If you have proof that you provided notice to USCIS of your change of address (Form AR-11), but USCIS failed to update your address in their system and closed your case, you might be able to salvage your application by filing a I-290B Motion to Reopen. The filing fee for the I-290B is currently $630.
Consider this story of a client. Emma filed an adjustment of status application for permanent residency with her husband Mike, as the spouse of a U.S. Citizen. Emma and Mike began having problems in their relationship early in the marriage. Mike was verbally abuse to Emma on many occasions, and eventually it became physical. Emma grew concerned because she was raising two small children from a previous marriage, and she knew her children were being negatively affected by the situation. At the same time Emma feared leaving the relationship, because that would mean she would have no legal status in the United States. The stress and anguish became too much for Emma to handle. She took her children and separated from Mike. She was later granted a temporary restraining order to keep Mike away from her and the children.

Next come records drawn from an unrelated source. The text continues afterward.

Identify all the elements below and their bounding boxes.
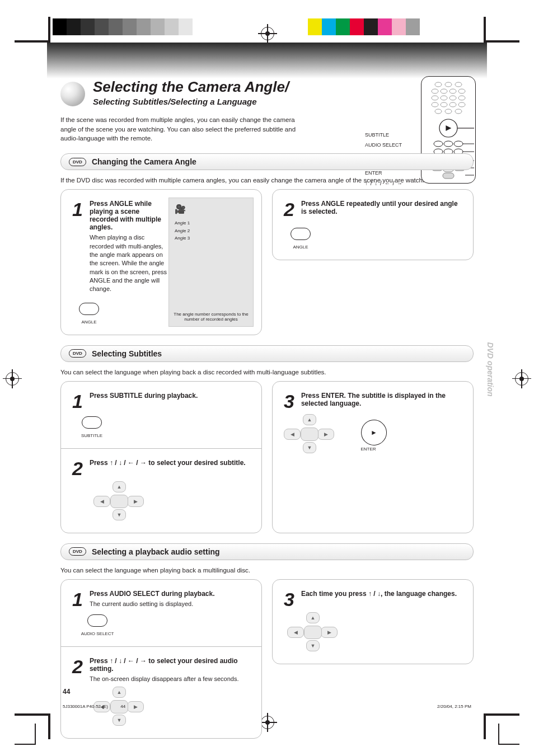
section-title: Changing the Camera Angle [92, 157, 196, 166]
svg-point-3 [432, 89, 438, 93]
page-number: 44 [63, 688, 70, 696]
svg-point-10 [458, 96, 465, 100]
dpad-icon: ▲▼ ◀▶ [287, 612, 338, 651]
step-number: 1 [72, 590, 83, 609]
crop-mark [15, 40, 48, 43]
crop-mark [486, 40, 519, 43]
dvd-badge: DVD [69, 547, 86, 556]
registration-target-icon [261, 27, 274, 40]
svg-point-7 [432, 96, 438, 100]
grayscale-swatches [53, 18, 207, 35]
registration-target-icon [6, 372, 19, 386]
swatch [165, 18, 179, 35]
step-card: 3 Press ENTER. The subtitle is displayed… [272, 381, 474, 533]
step-card: 2 Press ANGLE repeatedly until your desi… [272, 189, 474, 260]
tv-screen: 🎥 Angle 1 Angle 2 Angle 3 The angle numb… [168, 198, 254, 327]
subtitle-button-icon [82, 416, 102, 429]
swatch [95, 18, 109, 35]
crop-mark [15, 744, 36, 745]
crop-mark [35, 724, 36, 745]
svg-point-13 [449, 102, 456, 107]
angle-button-icon [79, 303, 99, 315]
svg-point-16 [445, 109, 452, 114]
swatch [193, 18, 207, 35]
svg-point-0 [435, 82, 442, 87]
step-number: 2 [72, 459, 83, 478]
swatch [364, 18, 378, 35]
crop-mark [15, 713, 48, 716]
svg-rect-29 [443, 173, 454, 179]
crop-mark [48, 17, 50, 43]
swatch [137, 18, 151, 35]
step-number: 2 [284, 200, 294, 219]
swatch [67, 18, 81, 35]
svg-point-17 [455, 109, 462, 114]
enter-button-icon: ► [359, 418, 388, 447]
swatch [308, 18, 322, 35]
section-bar-angle: DVD Changing the Camera Angle [60, 153, 474, 170]
section-ball-icon [60, 82, 85, 106]
svg-point-1 [445, 82, 452, 87]
svg-point-8 [441, 96, 447, 100]
svg-point-5 [449, 89, 456, 93]
svg-point-14 [458, 102, 465, 107]
page-title: Selecting the Camera Angle/ [93, 78, 289, 96]
dpad-icon: ▲▼ ◀▶ [284, 414, 334, 453]
svg-point-11 [432, 102, 438, 107]
angle-button-icon [291, 228, 311, 240]
svg-point-21 [444, 141, 453, 147]
step-number: 3 [284, 392, 294, 411]
swatch [322, 18, 336, 35]
svg-point-9 [449, 96, 456, 100]
svg-point-4 [441, 89, 447, 93]
footer-file: 5J330001A P40-52 (E) 44 [63, 704, 125, 709]
swatch [179, 18, 193, 35]
swatch [151, 18, 165, 35]
svg-point-6 [458, 89, 465, 93]
swatch [350, 18, 364, 35]
section-sub: You can select the language when playing… [60, 368, 474, 377]
section-title: Selecting a playback audio setting [92, 547, 220, 556]
swatch [336, 18, 350, 35]
svg-point-22 [454, 141, 463, 147]
crop-mark [486, 713, 519, 716]
step-number: 3 [284, 590, 294, 609]
swatch [53, 18, 67, 35]
svg-point-15 [435, 109, 442, 114]
crop-mark [484, 17, 486, 43]
section-bar-audio: DVD Selecting a playback audio setting [60, 543, 474, 560]
audio-select-button-icon [87, 614, 107, 627]
intro-text: If the scene was recorded from multiple … [60, 115, 301, 143]
swatch [81, 18, 95, 35]
color-swatches [308, 18, 420, 35]
step-number: 1 [72, 200, 83, 219]
crop-mark [484, 713, 486, 739]
crop-mark [498, 744, 519, 745]
dvd-badge: DVD [69, 349, 86, 358]
svg-point-20 [434, 141, 443, 147]
step-card: 3 Each time you press ↑ / ↓, the languag… [272, 579, 474, 664]
side-tab-label: DVD operation [484, 313, 497, 425]
dvd-badge: DVD [69, 158, 86, 166]
section-title: Selecting Subtitles [92, 349, 162, 358]
svg-point-12 [441, 102, 447, 107]
footer-datetime: 2/20/04, 2:15 PM [437, 704, 471, 709]
page-subtitle: Selecting Subtitles/Selecting a Language [93, 97, 289, 106]
section-bar-subtitles: DVD Selecting Subtitles [60, 345, 474, 362]
header-gradient [47, 43, 487, 78]
step-number: 2 [72, 657, 83, 676]
step-card: 1 Press AUDIO SELECT during playback. Th… [60, 579, 262, 739]
step-card: 1 Press SUBTITLE during playback. SUBTIT… [60, 381, 262, 533]
swatch [378, 18, 392, 35]
step-card: 🎥 Angle 1 Angle 2 Angle 3 The angle numb… [60, 189, 262, 335]
registration-target-icon [515, 372, 528, 386]
remote-button-labels: SUBTITLE AUDIO SELECT ANGLE ENTER ↑ / ↓ … [365, 116, 413, 188]
section-sub: You can select the language when playing… [60, 566, 474, 575]
svg-point-2 [455, 82, 462, 87]
camera-icon: 🎥 [175, 204, 186, 214]
step-number: 1 [72, 392, 83, 411]
swatch [406, 18, 420, 35]
dpad-icon: ▲▼ ◀▶ [93, 481, 144, 520]
swatch [392, 18, 406, 35]
crop-mark [48, 713, 50, 739]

The day came when Emma and Mike were scheduled to have her green card interview and of course he did not show up. Emma attended the interview and told the immigration officer the difficulties she was having in her marriage. She explained that she was living in fear and moving from place to place so that Mike would not be able to locate her and her children. The officer advised her to apply for permanent residence under the Violence Against Women Act (VAWA) to obtain permanent residency as the battered spouse of a U.S. Citizen. Emma took his advice and filed the I-360 petition. At this point Emma had moved from at least three different places since leaving Mike. Emma had filed the AR-11 change of address online, but USCIS could not keep an accurate record of her current residence, since Emma had been moving from place to place so often.
Emma came to our office because she was no longer receiving any notices from USCIS for her I-360 application. She provided us proof that she submitted several changes of address with USCIS and had contacted USCIS by phone and in person to notify them of her current address. Despite all these efforts we discovered that Emma’s application had been closed by USCIS.

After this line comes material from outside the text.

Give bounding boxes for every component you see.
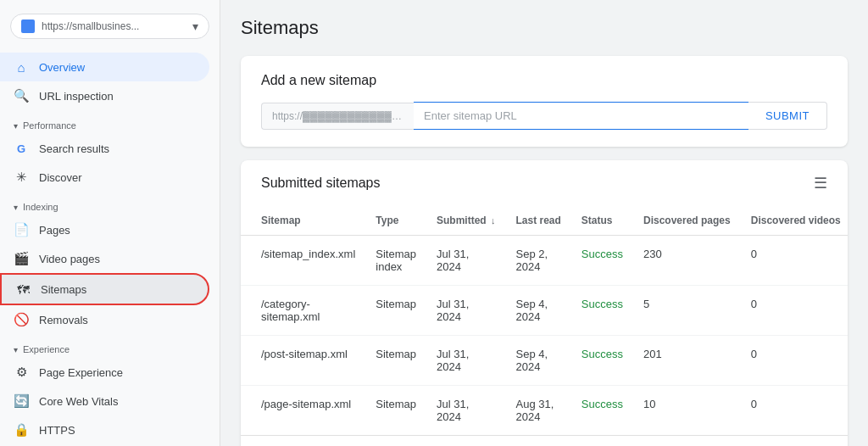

We reached out to the last office that had jurisdiction over her application and discovered that USCIS had sent Emma a Request for Evidence, which she had never received. When USCIS failed to receive the response to the RFE, they closed her application. Our office was able to successfully file a Motion to Reopen on her behalf. In response, USCIS opened her I-360 VAWA application and forwarded our office the Request for Evidence that had been previously sent. The Motion to Reopen was approved thanks to the proof she provided in support of her claims. Not only that, Emma’s VAWA application was approved and she is now a Legal Permanent Resident of the United States. This case is the perfect example of why you should always make every attempt to ensure that USCIS has your current address on file. If too much time has elapsed and you have not received a Notice of Action for your application, you should contact USCIS immediately to verify that they have the correct address on file.